1.6 Der häufigste Denkfehler
Der häufigste Fehler ist, eine vorhandene Unordnung einfach schneller machen zu wollen. Wenn Verantwortlichkeiten unklar sind, Daten fehlen und jeder Mitarbeiter nach eigenen Regeln arbeitet, überträgt eine Automatisierung diese Probleme lediglich in Software.
Deshalb gilt:
Erst den Ablauf verstehen und vereinfachen, dann geeignete Schritte automatisieren.
Manchmal ist die beste Verbesserung keine neue Software, sondern ein einheitliches Formular, eine klare Zuständigkeit oder eine überflüssige Freigabe weniger.

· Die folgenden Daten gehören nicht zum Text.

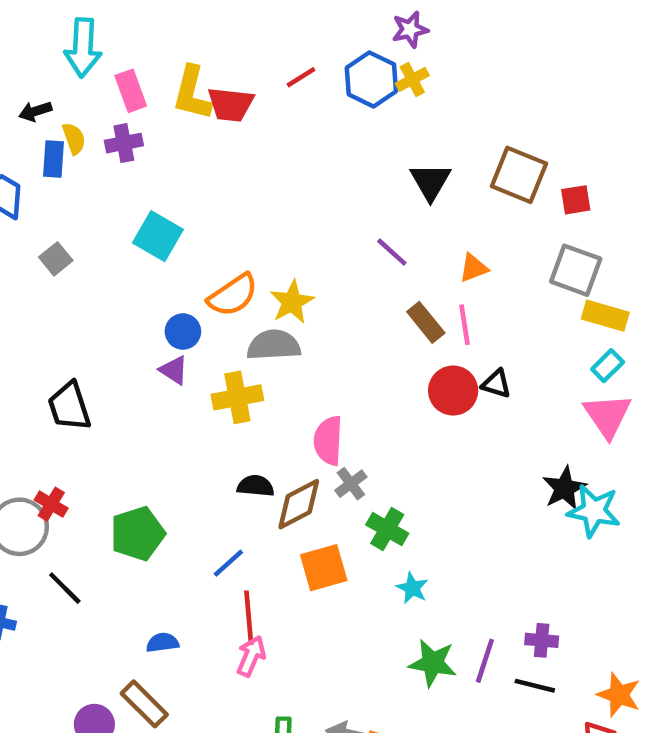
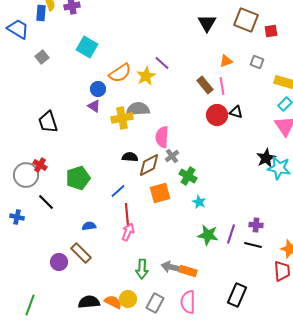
purple line: (392, 252) -> (162, 63), moved
gray square: (576, 270) -> (257, 62), moved, size x0.6
gray semicircle: (274, 345) -> (138, 109), moved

1.7 Bedeutung für Konstellarum
Konstellarum verkauft keine allgemeine „Automatisierung“, sondern einen benannten Ablauf mit festem Anfang und Ende. Im Angebot sollte deshalb stehen:
- welcher Vorgang bearbeitet wird,
- welche Programme beteiligt sind,
- welche Schritte automatisch erfolgen,
- welche Entscheidungen beim Menschen bleiben,
- welche Sonderfälle ausdrücklich nicht enthalten sind,
- woran der Erfolg gemessen wird,
- wie der manuelle Ersatzweg aussieht.
Damit wird die Leistung für den Kunden verständlich, prüfbar und abnehmbar.
1.8 Kurze Prüfliste
Ein Ablauf ist ausreichend beschrieben, wenn folgende Fragen beantwortet sind:
- Was startet ihn?
- Welche Informationen werden benötigt?
- Welche Schritte sind immer gleich?
- Welche Ausnahmen kommen vor?
- Wer entscheidet bei Unklarheit?
- Was ist das gewünschte Ergebnis?
- Was passiert bei einem technischen Fehler?
- Welche Zahl zeigt später eine Verbesserung?